View Full Version : Rem 700 Ejector

05-08-2011, 05:14 AM
G'day Folks..

I know this is a BR forum but i've been having an issing with a rem 700 Hunting rifle. It's been chambered in 223 rem and i have been having the usual problem of dented case mouths from the Rem ejector causing the case to cant over on extraction and smack into the receiver wall.
Reducing the ejector spring pressure has helped but it's still denting the mouths and any further reduction will hinder reliable ejection.
So.. Has anyone every tried to convert a rem to a manual ejector, say as used in a Sako L579? This has a slot cut in the inner bolt lug and a matching spring loaded blade in the receiver. This way ejection is not started untill the case is well clear of the port and the ejection force can be set by the operator..


John S
05-08-2011, 03:36 PM
The ejector spring can be reduced to where you can easily push the ejector in with the tip of you finger and still eject the case.
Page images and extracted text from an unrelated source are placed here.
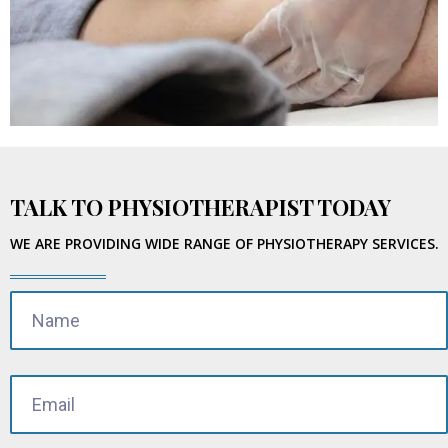
TALK TO PHYSIOTHERAPIST TODAY
WE ARE PROVIDING WIDE RANGE OF PHYSIOTHERAPY SERVICES.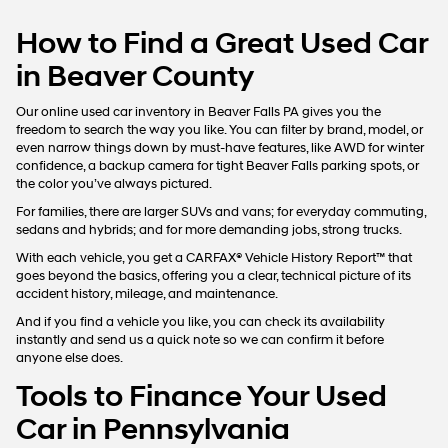
How to Find a Great Used Car
in Beaver County
Our online used car inventory in Beaver Falls PA gives you the
freedom to search the way you like. You can filter by brand, model, or
even narrow things down by must-have features, like AWD for winter
confidence, a backup camera for tight Beaver Falls parking spots, or
the color you’ve always pictured.
For families, there are larger SUVs and vans; for everyday commuting,
sedans and hybrids; and for more demanding jobs, strong trucks.
With each vehicle, you get a CARFAX® Vehicle History Report™ that
goes beyond the basics, offering you a clear, technical picture of its
accident history, mileage, and maintenance.
And if you find a vehicle you like, you can check its availability
instantly and send us a quick note so we can confirm it before
anyone else does.
Tools to Finance Your Used
Car in Pennsylvania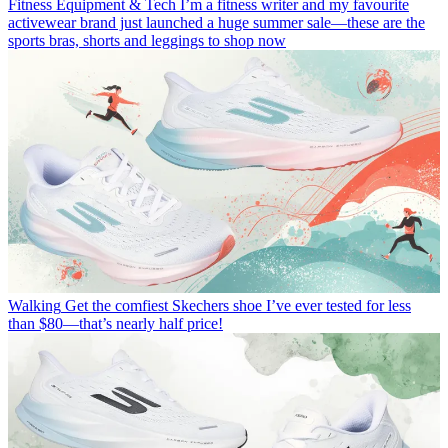
Fitness Equipment & Tech
I’m a fitness writer and my favourite
activewear brand just launched a huge summer sale—these are the
sports bras, shorts and leggings to shop now
Walking
Get the comfiest Skechers shoe I’ve ever tested for less
than $80—that’s nearly half price!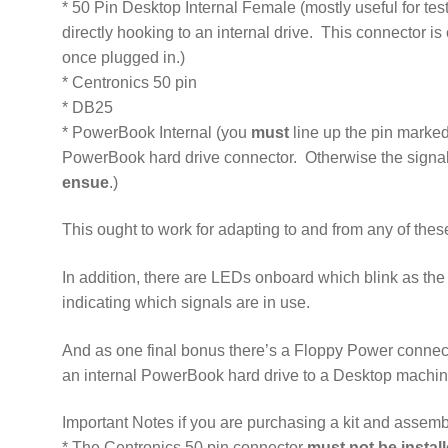
* 50 Pin Desktop Internal Female (mostly useful for test
directly hooking to an internal drive. This connector is 
once plugged in.)
* Centronics 50 pin
* DB25
* PowerBook Internal (you
must
line up the pin marked
PowerBook hard drive connector. Otherwise the signal
ensue
.)
This ought to work for adapting to and from any of the
In addition, there are LEDs onboard which blink as th
indicating which signals are in use.
And as one final bonus there’s a Floppy Power connec
an internal PowerBook hard drive to a Desktop machin
Important Notes if you are purchasing a kit and assembl
* The Centronics 50 pin connector
must not be insta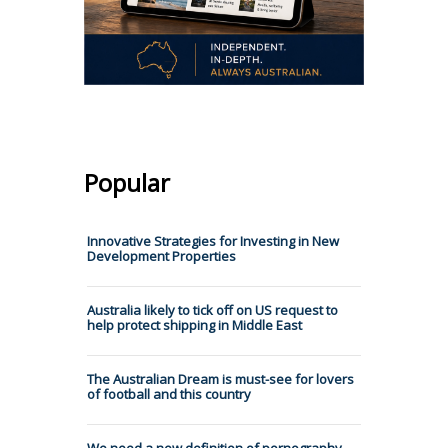
Popular
Innovative Strategies for Investing in New
Development Properties
Australia likely to tick off on US request to
help protect shipping in Middle East
The Australian Dream is must-see for lovers
of football and this country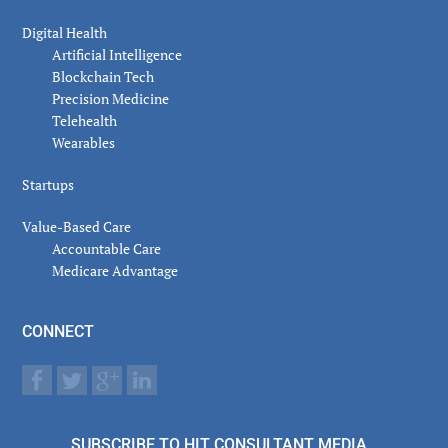
Digital Health
Artificial Intelligence
Blockchain Tech
Precision Medicine
Telehealth
Wearables
Startups
Value-Based Care
Accountable Care
Medicare Advantage
CONNECT
SUBSCRIBE TO HIT CONSULTANT MEDIA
I have several 700's set up this way; however they are based on the BR or 300 Savage cases and not the .223.

Dennis Sorensen
05-08-2011, 04:39 PM
Usually 3 coils cut off the original spring works well. Experiment... it only needs to flip it out of the port an inch... not throw it feet... I don't know of any conversion to a manual ejector.

... and the dented neck is a cosmetic problem only...

05-08-2011, 05:33 PM
Remove the ejector for target shooting and put it back in for hunting. This way you only end up with 1 dented case :D

05-09-2011, 07:31 AM
Thanks for the replys guys..

I will look into this a little further and see what i can do with it..


05-09-2011, 11:11 AM
Denting casemouths on ejection sucks...... and I disagree that it's cosmetic only. Dents and dings will quickly ruin competition brass. Even scratches bother me. I won't live with it. I have stuffed a Dremel tool up into new custom actions to relieve metal.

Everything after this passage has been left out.